[[ Given entries, beginning ]]
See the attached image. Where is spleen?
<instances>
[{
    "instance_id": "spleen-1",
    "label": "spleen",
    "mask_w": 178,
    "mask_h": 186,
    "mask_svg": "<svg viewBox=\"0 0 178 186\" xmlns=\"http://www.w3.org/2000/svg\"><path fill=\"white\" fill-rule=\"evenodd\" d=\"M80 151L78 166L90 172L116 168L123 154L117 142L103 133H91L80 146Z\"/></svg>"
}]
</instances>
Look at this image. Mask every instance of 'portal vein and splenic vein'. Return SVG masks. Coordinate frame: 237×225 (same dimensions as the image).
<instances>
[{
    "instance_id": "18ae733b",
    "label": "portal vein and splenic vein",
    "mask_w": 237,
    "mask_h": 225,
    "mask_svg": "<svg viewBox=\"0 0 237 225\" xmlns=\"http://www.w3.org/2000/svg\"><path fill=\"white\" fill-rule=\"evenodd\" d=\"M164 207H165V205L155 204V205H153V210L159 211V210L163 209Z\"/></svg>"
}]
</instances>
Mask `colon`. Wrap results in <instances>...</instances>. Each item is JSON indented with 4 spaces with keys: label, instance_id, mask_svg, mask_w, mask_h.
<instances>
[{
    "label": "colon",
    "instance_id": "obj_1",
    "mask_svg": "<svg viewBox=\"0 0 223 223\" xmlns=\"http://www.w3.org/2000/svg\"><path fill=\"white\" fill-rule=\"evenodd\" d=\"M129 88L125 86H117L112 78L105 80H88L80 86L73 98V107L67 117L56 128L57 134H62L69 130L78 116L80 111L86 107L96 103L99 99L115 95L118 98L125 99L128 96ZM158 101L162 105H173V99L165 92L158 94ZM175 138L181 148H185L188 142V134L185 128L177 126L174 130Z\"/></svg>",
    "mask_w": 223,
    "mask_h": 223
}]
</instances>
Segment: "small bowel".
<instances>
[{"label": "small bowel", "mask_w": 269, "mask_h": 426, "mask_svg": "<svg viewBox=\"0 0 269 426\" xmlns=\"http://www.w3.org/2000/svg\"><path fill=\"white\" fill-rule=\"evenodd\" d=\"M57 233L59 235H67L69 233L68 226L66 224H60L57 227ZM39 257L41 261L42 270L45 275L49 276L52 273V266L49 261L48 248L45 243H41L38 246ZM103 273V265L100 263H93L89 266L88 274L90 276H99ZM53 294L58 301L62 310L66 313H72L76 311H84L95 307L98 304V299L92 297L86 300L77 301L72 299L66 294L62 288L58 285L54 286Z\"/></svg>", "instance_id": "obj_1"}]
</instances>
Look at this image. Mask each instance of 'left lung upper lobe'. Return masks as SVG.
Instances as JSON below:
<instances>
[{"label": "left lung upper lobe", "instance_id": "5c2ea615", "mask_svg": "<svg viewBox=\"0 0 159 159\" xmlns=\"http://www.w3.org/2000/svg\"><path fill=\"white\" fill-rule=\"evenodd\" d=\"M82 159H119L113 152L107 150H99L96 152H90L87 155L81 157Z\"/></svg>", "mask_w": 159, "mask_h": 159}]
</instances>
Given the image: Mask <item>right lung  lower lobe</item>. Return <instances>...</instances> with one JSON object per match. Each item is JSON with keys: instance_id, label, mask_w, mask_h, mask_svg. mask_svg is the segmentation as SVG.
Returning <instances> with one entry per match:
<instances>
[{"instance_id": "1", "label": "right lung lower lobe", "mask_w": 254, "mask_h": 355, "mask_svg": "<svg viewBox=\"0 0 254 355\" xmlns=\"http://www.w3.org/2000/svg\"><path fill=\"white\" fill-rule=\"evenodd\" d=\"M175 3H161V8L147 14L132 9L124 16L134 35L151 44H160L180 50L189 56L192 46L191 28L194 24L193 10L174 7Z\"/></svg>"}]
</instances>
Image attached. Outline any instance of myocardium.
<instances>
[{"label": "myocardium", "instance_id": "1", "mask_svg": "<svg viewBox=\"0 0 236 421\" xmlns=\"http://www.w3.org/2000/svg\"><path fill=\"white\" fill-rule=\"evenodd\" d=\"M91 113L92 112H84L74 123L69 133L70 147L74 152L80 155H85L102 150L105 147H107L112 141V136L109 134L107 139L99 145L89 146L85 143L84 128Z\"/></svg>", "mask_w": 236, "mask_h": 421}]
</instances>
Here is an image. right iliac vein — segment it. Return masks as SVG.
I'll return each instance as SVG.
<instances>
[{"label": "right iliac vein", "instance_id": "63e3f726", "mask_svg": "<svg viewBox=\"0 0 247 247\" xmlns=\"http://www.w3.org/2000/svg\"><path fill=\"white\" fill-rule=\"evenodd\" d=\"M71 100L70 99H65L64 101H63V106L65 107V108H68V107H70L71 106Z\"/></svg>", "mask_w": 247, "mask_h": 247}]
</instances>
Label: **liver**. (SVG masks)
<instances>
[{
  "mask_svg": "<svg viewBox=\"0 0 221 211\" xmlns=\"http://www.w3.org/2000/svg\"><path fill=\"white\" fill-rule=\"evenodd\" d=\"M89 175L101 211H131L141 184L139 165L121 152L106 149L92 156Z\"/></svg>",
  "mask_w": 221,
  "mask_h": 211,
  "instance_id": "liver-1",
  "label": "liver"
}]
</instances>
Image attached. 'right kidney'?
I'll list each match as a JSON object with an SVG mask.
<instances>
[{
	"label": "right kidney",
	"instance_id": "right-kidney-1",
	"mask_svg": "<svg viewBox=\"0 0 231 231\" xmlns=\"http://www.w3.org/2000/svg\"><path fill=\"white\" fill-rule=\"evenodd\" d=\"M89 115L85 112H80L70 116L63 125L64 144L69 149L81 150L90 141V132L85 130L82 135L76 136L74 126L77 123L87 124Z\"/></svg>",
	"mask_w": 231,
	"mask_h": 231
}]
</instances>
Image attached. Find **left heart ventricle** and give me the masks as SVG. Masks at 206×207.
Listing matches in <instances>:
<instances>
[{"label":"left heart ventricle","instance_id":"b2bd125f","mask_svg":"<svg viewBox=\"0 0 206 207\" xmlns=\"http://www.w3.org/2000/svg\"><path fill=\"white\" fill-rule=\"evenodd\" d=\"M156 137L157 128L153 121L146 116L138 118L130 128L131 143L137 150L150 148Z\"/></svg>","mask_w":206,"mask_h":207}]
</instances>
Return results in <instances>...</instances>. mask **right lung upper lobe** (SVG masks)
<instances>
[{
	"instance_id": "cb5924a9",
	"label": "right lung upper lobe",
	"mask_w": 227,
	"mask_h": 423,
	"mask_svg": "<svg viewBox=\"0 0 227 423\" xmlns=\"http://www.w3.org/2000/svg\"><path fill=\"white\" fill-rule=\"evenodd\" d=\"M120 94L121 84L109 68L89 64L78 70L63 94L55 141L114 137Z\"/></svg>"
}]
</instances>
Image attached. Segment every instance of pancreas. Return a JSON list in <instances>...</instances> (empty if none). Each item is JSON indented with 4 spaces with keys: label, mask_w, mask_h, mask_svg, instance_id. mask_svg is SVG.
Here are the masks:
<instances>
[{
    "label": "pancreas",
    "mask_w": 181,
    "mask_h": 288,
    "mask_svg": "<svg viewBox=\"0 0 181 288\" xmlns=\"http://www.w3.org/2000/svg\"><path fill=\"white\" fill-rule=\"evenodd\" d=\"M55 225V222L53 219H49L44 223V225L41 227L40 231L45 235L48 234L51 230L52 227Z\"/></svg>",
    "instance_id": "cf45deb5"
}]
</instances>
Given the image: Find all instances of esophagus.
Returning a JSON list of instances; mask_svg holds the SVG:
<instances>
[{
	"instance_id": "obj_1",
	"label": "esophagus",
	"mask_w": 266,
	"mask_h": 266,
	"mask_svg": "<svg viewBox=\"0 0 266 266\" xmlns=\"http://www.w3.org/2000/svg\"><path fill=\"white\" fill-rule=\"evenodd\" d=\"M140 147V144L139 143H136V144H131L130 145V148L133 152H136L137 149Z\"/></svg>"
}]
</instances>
[[ Given entries, end ]]
- What is required: Your output should be the lines from the one with "Given the image: Find" through the end of the records above, copied exactly.

- Answer to the problem:
Given the image: Find all instances of esophagus.
Returning a JSON list of instances; mask_svg holds the SVG:
<instances>
[{
	"instance_id": "obj_1",
	"label": "esophagus",
	"mask_w": 266,
	"mask_h": 266,
	"mask_svg": "<svg viewBox=\"0 0 266 266\" xmlns=\"http://www.w3.org/2000/svg\"><path fill=\"white\" fill-rule=\"evenodd\" d=\"M140 147V144L139 143H136V144H131L130 145V148L133 152H136L137 149Z\"/></svg>"
}]
</instances>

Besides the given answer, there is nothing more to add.